It should be noted that, unlike DFS, OS in the late group was inferior without statistical significance. When analyzing the effect of the initiation point of adjuvant chemotherapy on survival, it is important to identify whether DFS, which is directly related to recurrence, or OS, which is related to all-cause mortality, are appropriate surrogate markers. Although OS is the ultimate parameter in oncological clinical trials, the primary and direct effects of the timing of adjuvant chemotherapy may be closer to disease recurrence than all-cause mortality. Thus, pivotal studies examining the role of perioperative chemotherapy set DFS, or progression-free survival, as the primary endpoint.^24–26 Analysis of the long and varied disease courses after recurrence using a large-scale cohort can be difficult.

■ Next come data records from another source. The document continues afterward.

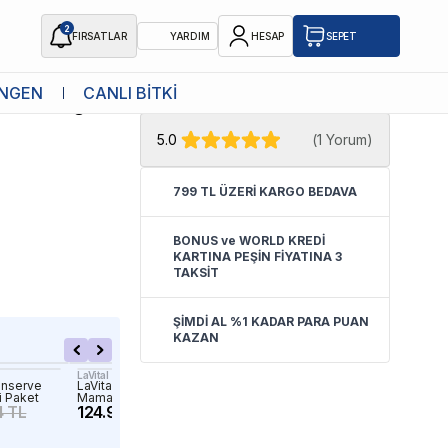
2
FIRSATLAR
YARDIM
HESAP
SEPET
★ Atakan Petshop,
Animonda yetkili
NGEN
CANLI BİTKİ
vesi 400gr 6
satıcısıdır.
5.0
(
1 Yorum
)
799 TL ÜZERİ KARGO BEDAVA
BONUS ve WORLD KREDİ
KARTINA PEŞİN FİYATINA 3
TAKSİT
ŞİMDİ AL %1 KADAR PARA PUAN
KAZAN
LaVital
Hill's
onserve
LaVital Sığır Etli Yaş Yetişkin Köpek
Hills Biftekli Konserve Yet
i Paket
Maması 395gr
Köpek Maması 370gr
4 TL
124.90 TL
147.38 TL
258.87 TL
336.53 T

Therefore, the complexity and diversity of each patient’s subsequent treatment after recurrence may have diluted the observed differences in DFS. The reasons for the absence of significant differences in DFS and OS between the early and reference groups remain unclear. Initially, the restricted cubic spline Cox regression model used to identify the TI range associated with the lowest mortality included TI of 14–34 days, as previously mentioned. However, patients within this specific interval were not included in our reference group for the aforementioned pragmatic reason. Therefore, it might be possible that the inclusion of some patients with relatively favorable prognoses in the early group, defined as having a TI of less than 21 days, may have diluted the differences observed between this group and the reference group.

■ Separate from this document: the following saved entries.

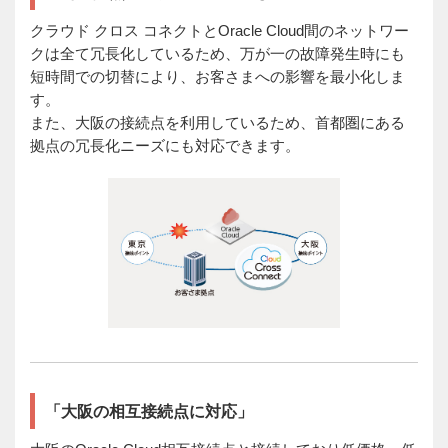
クラウド クロス コネクトとOracle Cloud間のネットワー
クは全て冗長化しているため、万が一の故障発生時にも
短時間での切替により、お客さまへの影響を最小化しま
す。
また、大阪の接続点を利用しているため、首都圏にある
拠点の冗長化ニーズにも対応できます。
「大阪の相互接続点に対応」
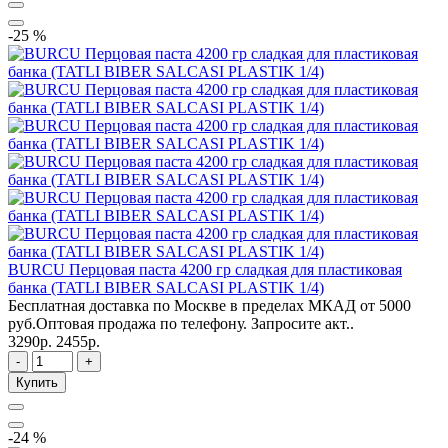
-25 %
BURCU Перцовая паста 4200 гр сладкая для пластиковая
банка (TATLI BIBER SALCASI PLASTIK 1/4)
Бесплатная доставка по Москве в пределах МКАД от 5000
руб.Оптовая продажа по телефону. Запросите акт..
3290р.
2455р.
-
+
Купить
-24 %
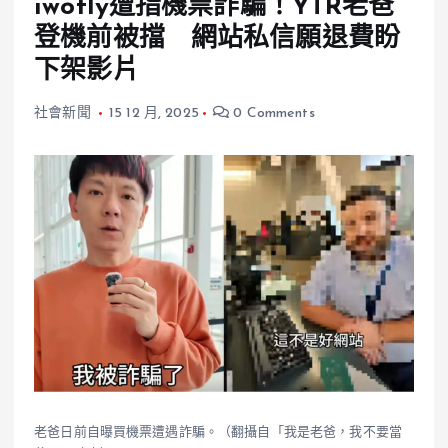
iwofly遭指機票詐騙！YTR老爸
登機前被擋 網站私信願退費盼
下架影片
社會新聞
15 12 月, 2025
0 Comments
老爸日前自曝買機票遭遇詐騙。（翻攝自「我是老爸，我不要當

Another independent factor was identified in the multivariable analysis. Regarding DFS and OS in the late group, patients who were 65 years or older, did not complete the planned adjuvant chemotherapy, and received CAPOX (compared with S-1) showed worse outcomes. Those with four or more CCI-designated diseases had a worse OS. These findings, except for the chemotherapy regimen CAPOX, seem to be unquestionably and generally acceptable, as these factors are related to negative features for optimal treatment. The effect of CAPOX compared to that of S-1 was unexpected and will be further addressed in our next study.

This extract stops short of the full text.